“No, sir, it wasn’t you,” said Jerry, grinning; “and it only shows how easy we can make mistakes. You see now, sir? It was the morning gun.”
Chapter Thirty Six.
A Secret’s Limit.
“He might have told me,” Jerry said to himself. “I’ve done all I could for him, and kep’ his secret when I’ve felt at times as if I must shout out ‘Sir Richard’ all over the barracks. I call it mean: that’s what I call it—mean! It ain’t as if I hadn’t shown him as he might trust me. I should have said a deal to him in a fatherly sort o’ way to show him that it wasn’t the kind o’ thing for a gen’leman to do. I should have pointed out to him as he did wrong last time in going off, and what a lot of injury it did him; and he knew it, or else he wouldn’t have kep’ it so close, and gone without letting me know. But once bit twice shy, and I’m not going to be bit again. I’m not going to break my heart fancying he’s made a hole in the water. That’s what set me thinking about the lieutenant as I did. If he wasn’t one of the easiest-going bits o’ human machinery as ever lived, he’d have been awfully nasty with me for serving him as I did. No, I’m not going to humbug after S’Richard; and I’m not going to worry. I was ready to be friends if he liked to trust me; but he didn’t, and there it ends.”

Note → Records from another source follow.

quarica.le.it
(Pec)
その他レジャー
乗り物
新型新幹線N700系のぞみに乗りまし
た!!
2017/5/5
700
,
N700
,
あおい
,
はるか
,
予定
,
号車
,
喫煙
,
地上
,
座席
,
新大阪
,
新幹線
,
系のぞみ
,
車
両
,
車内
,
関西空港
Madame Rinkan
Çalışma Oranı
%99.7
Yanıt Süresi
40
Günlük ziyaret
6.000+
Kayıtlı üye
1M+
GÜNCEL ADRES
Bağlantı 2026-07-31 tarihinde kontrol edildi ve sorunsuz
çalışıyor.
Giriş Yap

Jerry sat sunning himself outside the officers’ quarters as he mused in this way, and felt a bit resentful against Dick as he went on.

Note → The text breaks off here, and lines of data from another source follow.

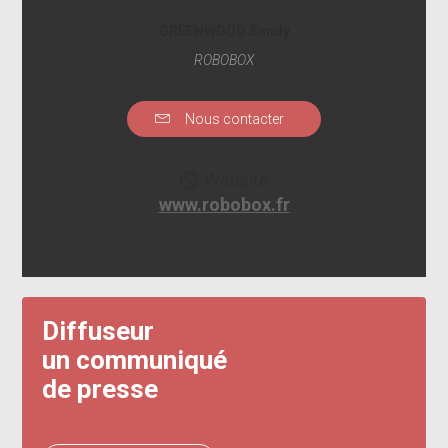
GREENWOOD Sandy
ROBOBOX
Nous contacter
Website
www.robobox.fr
Diffuseur
un communiqué
de presse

“I know where he’s off to. He’s gone to see some lawyer fellow up in town to get advice, and he’ll have to pay for it. I could have given him just as good, and he could have had it free, gratus, for nothing; but stuff as people don’t have to pay for they think ain’t worth having. Hullo! here comes Dan’l Lambert. Mornin’!”
“Morning,” said Brumpton, rather gruffly, as he halted in front of Jerry, with his battered bombardon in his hand, evidently on his way from the band-room to the sergeants’ quarters.